Earlier this week, a post touched on the murky world of fake reviews. A pivotal 2021 study in SIGecom Exchanges by He et al. delved into this labyrinth on the behemoth platform, Amazon. The dance between third-party sellers, consumers, and the platform itself is somewhat like a strategic ballet, with each trying to outmaneuver the other for a sliver of extra margin. It’s an intricate competitive ecosystem where strategy meets survival.
In the shadows of Amazon’s marketplace, a clandestine trend thrives: sellers acquiring fake reviews through Facebook private chat groups. The allure persists despite Amazon’s prohibition of this practice. After all, Amazon’s algorithm favors products with higher sales and stellar reviews, catapulting them into the limelight, which in turn boosts sales. Therefore, buying fake reviews is like unilaterally deviating from the honest strategy and it seems to be beneficial, at least in the short term.

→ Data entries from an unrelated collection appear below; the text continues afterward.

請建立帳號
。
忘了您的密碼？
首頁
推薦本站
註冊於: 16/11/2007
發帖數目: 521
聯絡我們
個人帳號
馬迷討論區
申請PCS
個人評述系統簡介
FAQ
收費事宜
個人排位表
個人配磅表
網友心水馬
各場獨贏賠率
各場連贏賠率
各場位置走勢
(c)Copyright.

He’s study in 2021 took a deep dive into this underworld. The researchers played 007, in a stroke of investigative genius, infiltrated Facebook groups dedicated to fake reviews. They meticulously tracked brands engaging in this deceit, monitoring their sales performance, keyword rankings, and other tangible metrics. Their statistical analysis focused on the performance of these sellers around the time they purchased fake reviews. Coinciding with this, Amazon’s 2020 ‘purge’ of reviews - a heightened effort to delete dubious feedback - provided a unique backdrop. This allowed the researchers to employ a ‘difference-in-difference’ approach, isolating the impact of fake reviews from other promotional tactics.
The findings were stark: in the short term, fake reviews significantly boosted ratings, keyword positioning, and sales. However, the long-term story painted a different picture. For most sellers, the artificially inflated ratings eventually plummeted, often accompanied by a surge in scathing one-star reviews from genuinely disgruntled customers who had been misled. The repercussions of these manipulated ratings are far-reaching, eroding consumer trust and introducing a toxic competitive environment.

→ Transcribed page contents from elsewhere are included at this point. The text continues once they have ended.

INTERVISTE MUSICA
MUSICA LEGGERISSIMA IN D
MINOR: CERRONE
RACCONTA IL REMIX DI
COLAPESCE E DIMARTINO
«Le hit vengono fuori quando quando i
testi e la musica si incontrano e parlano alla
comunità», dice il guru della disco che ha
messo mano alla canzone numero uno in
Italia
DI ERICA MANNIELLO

And it’s not a static competition either. Consumers are adapting, increasingly valuing genuine negative reviews over suspiciously perfect ratings. Platforms, too, are evolving, refining algorithms to spotlight sellers of genuine merit. (There has been papers in both aspects.) But perhaps the real solution lies beyond mere system tweaks. Imagine a reimagined rating mechanism that fosters transparent, honest interactions between consumers and sellers, showcasing authentic, valuable information. A utopian idea? Perhaps. But the one who cracks this code might just be a contender for a Nobel Prize in Economics. I’m not kidding.